# How memory works



## Navarre (Dec 14, 2005)

My wife e-mailed this to me today. Obviously she's trying to tell me something. lol

Still, I thought it was interesting.

http://articles.health.msn.com/id/100111308/site/100000000


----------



## Floating Egg (Dec 14, 2005)

I am skeptical of some of the claims, particularly the one having to do with hypnotism.


----------



## Navarre (Dec 14, 2005)

Floating Egg said:
			
		

> I am skeptical of some of the claims, particularly the one having to do with hypnotism.



In what way are you skeptical?


----------



## MartialIntent (Dec 15, 2005)

I still recall the taste of chocolate pudding my mom gave [obviously way back even before I had teeth let alone could talk!] Memory comes in many forms - for me the most evocative memories are the olfactory ones - the smell of leather in a new car, ionized air after an electric storm, the perfume my wife wore when we first met - all these cast up a myriad forgotten memories.

Supposedly we have the capacity to remember absolutely everything. The problem is in the recall. Having said that, some are probably best forgotten! Now... what was I saying?


----------



## Shirt Ripper (Dec 15, 2005)

I seem to remember reading something on this somewhere, but I can't quite put my finger on it...


----------



## bobster_ice (Dec 15, 2005)

I cant remember what i did last night, it sux!!


----------



## Henderson (Dec 15, 2005)

MartialIntent said:
			
		

> Supposedly we have the capacity to remember absolutely everything. The problem is in the recall.


 
I have been told this, too. Apparently the human brain DOES have everything we've ever seen, heard, smelled, read, tasted, touched, etc. in our entire lives stored somewhere in our brains.

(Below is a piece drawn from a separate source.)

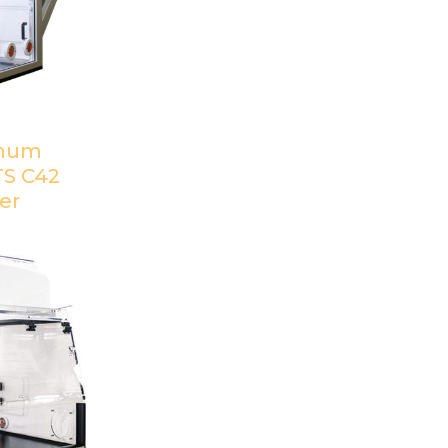
inum
TS C42
er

Now....where did I put my keys?????


Frank


----------



## Navarre (Dec 16, 2005)

Do ppl with "photographic memory" have the ability to recall absolutely every sensory impression, just visual information, or do they just have a far better memory than most?


----------



## Henderson (Dec 16, 2005)

I'm pretty sure photographic memory only involves visual stimuli.  Kinda like if you had a "photographic" memory, and I told you a story, you may get details wrong in re-telling it.  But if you read the story, you could recite it verbatim.  Strange, but cool stuff.

Frank


----------



## Navarre (Dec 16, 2005)

It is indeed cool. I don't know anyone with photographic memory but it would be interesting to see what they can do.

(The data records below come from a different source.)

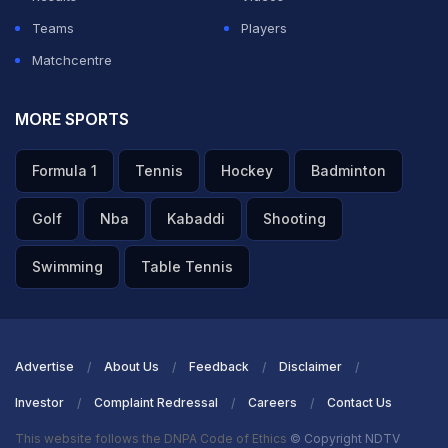
Teams
Players
Matchcentre
MORE SPORTS
Formula 1
Tennis
Hockey
Badminton
Golf
Nba
Kabaddi
Shooting
Swimming
Table Tennis
Advertise
About Us
Feedback
Disclaimer
Investor
Complaint Redressal
Careers
Contact Us
This website follows the DNPA Code of Ethics
© Copyright NDTV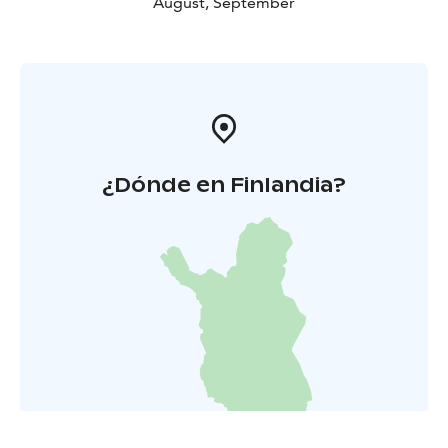
August, September
¿Dónde en Finlandia?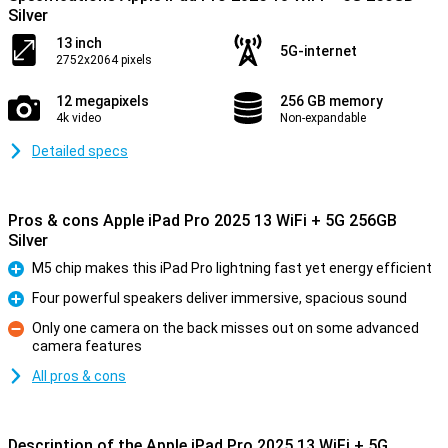
Silver
13 inch
5G-internet
2752x2064 pixels
12 megapixels
256 GB memory
4k video
Non-expandable
Detailed specs
Pros & cons Apple iPad Pro 2025 13 WiFi + 5G 256GB
Silver
M5 chip makes this iPad Pro lightning fast yet energy efficient
Pro
Four powerful speakers deliver immersive, spacious sound
Pro
Only one camera on the back misses out on some advanced
camera features
Con
All pros & cons
Description of the Apple iPad Pro 2025 13 WiFi + 5G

I was watching an episode of Angel the other day. He has a photographic memory.  He had once had a book that contained a very important passage needed to save the world (as usual) but the book was stolen. 

He was trying to write it all down even though he had only seen it once several days ago. It was in an ancient script (again, as usual). His translation came out to be something about a "bucket head" because even on small mistake would change the entire script's meaning. It was funny. ... okay, maybe you had to be there.

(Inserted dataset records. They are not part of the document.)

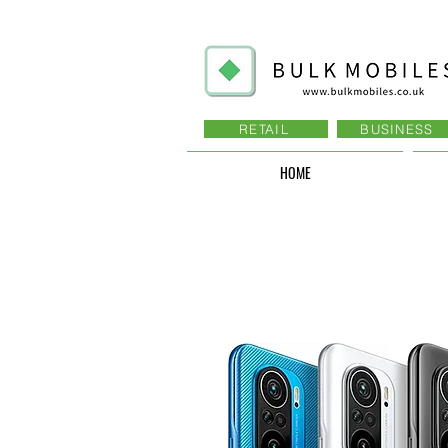
RETAIL
BUSINESS
HOME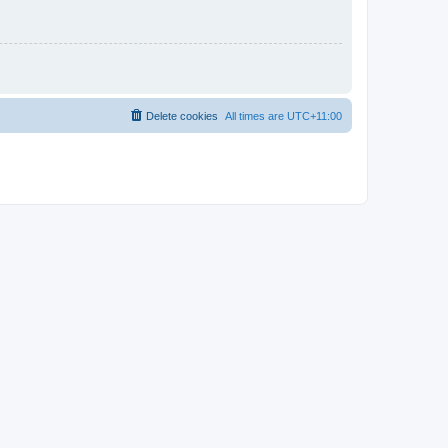
Delete cookies
All times are
UTC+11:00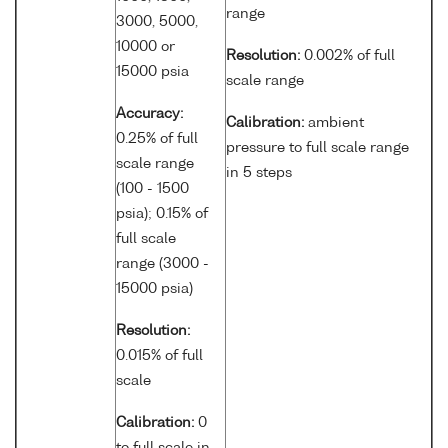
range
3000, 5000,
10000 or
Resolution:
0.002% of full
15000 psia
scale range
Accuracy:
Calibration:
ambient
0.25% of full
pressure to full scale range
scale range
in 5 steps
(100 - 1500
psia); 0.15% of
full scale
range (3000 -
15000 psia)
Resolution:
0.015% of full
scale
Calibration:
0
to full scale in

In Marvel Comics there is a villian named Taskmaster. His power is "photographic reflexes". He can watch someone perform a physical feat just once and, if he himself is capable of it, can then duplicate the feat.

I wish I had that power. I'd be spending more time watching the Olympics and reviewing fighting tapes!


----------



## Henderson (Dec 16, 2005)

Navarre said:
			
		

> He can watch someone perform a physical feat just once and, if he himself is capable of it, can then duplicate the feat.


 
One of my teachers is that way when it comes to kata and other forms.  Well...it actually takes about three times, then he can perform it virtually flawlessly.


Frank


----------



## Navarre (Dec 16, 2005)

Taskmaster wears a mask. No one's seen his face. He makes a living by training other warriors to be mercenaries.

Maybe your teacher _is_ Taskmaster.


----------